We are led to believe migrants are invading Italy and are the root cause of our economic problems. But according to Istat (the national institute of statistics), migrants, including those from the EU, account for 8.7% of the overall population. Illegal immigrants, who provide the basis for the anti-immigration propaganda, represent approximately 533,000 in a country of more than 60 million. In no way therefore can one speak of an invasion, and yet that is the tune we hear sung on a daily basis.
Second, those who argue for a different vision and a different country are dismissed as the elite. Having attacked journalists across the board, the first official act of this government’s under-secretary of state for publishing, Vito Crimi (a third-rate politician capable of gratuitous spitefulness), was to cut public funding to the press, striking a blow against those who do not receive advertising revenue but nevertheless provide high-quality information and provide a public service. As a result, we shall be witnessing the demise of Radio Radicale, Il Manifesto and L’Avvenire – three progressive mainstays of the Italian media scene which have never lined up with any government and which no previous government ever dreamed of threatening. To attack these publications is to attack the values of liberal democracy and pluralism.

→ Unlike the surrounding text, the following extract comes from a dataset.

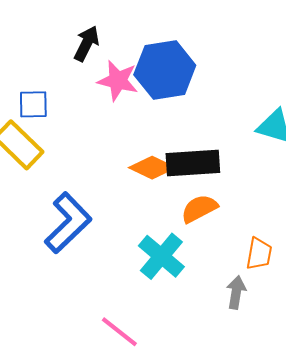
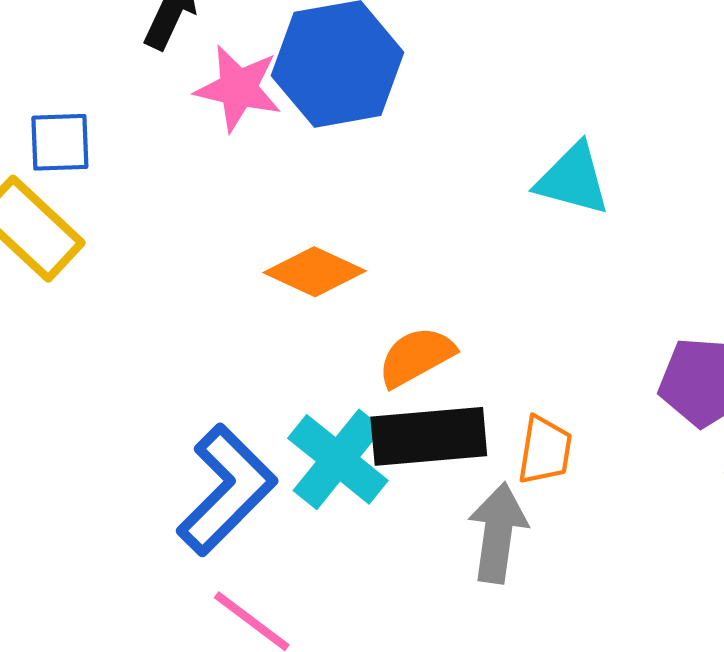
black rectangle: (193, 163) -> (429, 436), moved
blue L-shape: (68, 223) -> (227, 490), moved
gray arrow: (236, 292) -> (498, 533), size x1.4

The attack on Radio Radicale, which for 40 years now has been broadcasting the proceedings of parliament and the major institutions of the country, is a vivid illustration of the transformation of the M5S founded by Beppe Grillo. M5S used to stream even closed-door talks on the formation of the government; now, it prefers lights off during parliamentary proceedings and we still don’t know who or what should eventually replace Radio Radicale and the essential job it does. This is the biggest emergency in Italy. It is becoming a country where it is increasingly difficult to publish information and where, if you criticise the government, you become a target. You only have to think of the controversy surrounding the removal of police protection from journalists (like me) who receive death threats because that protection is supposedly too heavy a burden on the state’s coffers.It is never pointed out that, of 600 people who receive protection in Italy, only 20 are journalists. How can there be freedom of expression in a country whose government attacks people who write and report on a daily basis?

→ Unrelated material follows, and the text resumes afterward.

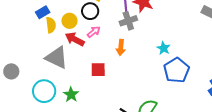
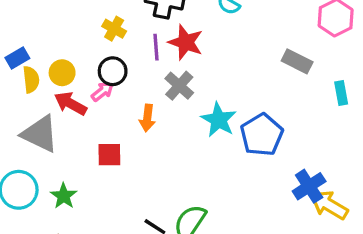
black circle: (90, 11) -> (113, 71), moved
gray cross: (128, 21) -> (179, 86), moved, turned -30
cyan star: (164, 48) -> (219, 120), size x1.5
blue pentagon: (176, 70) -> (262, 135), moved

Last March Italians went to cast our votes having been immersed in anti-migrant propaganda and sick to the back teeth of traditional political parties. Today, in the run-up to May’s European elections, things are even worse. It’s the government – robust, muscular and nasty by vocation – that delivers the propaganda. Every case of a migrant boat turned away from our shores gives rise not to indignation but the kind of cheerleading you see at football stadiums. Anti-migrant posturing is used to camouflage problems both parties have with their respective supporters. M5S has been eclipsed by the League in government. Meanwhile the major entrepreneurs in the north – the traditional power base of the League – are disappointed by its economic policies. But Salvini’s ratings keep shooting up, because every day he serves up a scapegoat for people to get their teeth into, to insult and use violence against.
This government’s opponents feel more alone than ever. How can one get people to see they are the victims of an evil spell? Because the economy will certainly not recover if we become more isolated from Europe, or thanks to our Russian ally or our new Hungarian friends. Nor will it revive by removing rights from migrants who live, work and pay their taxes in our country.
What we progressives need is not just optimism but a different vision of the future. But the battered parties on the left aren’t listening; they’re focused on solving their own internal problems and seem indifferent to the alarming threats to our democracy. Nowadays whoever attempts to describe a country that must pick itself up, a country that must stand firm and rediscover its virtues, is alone. Utterly alone.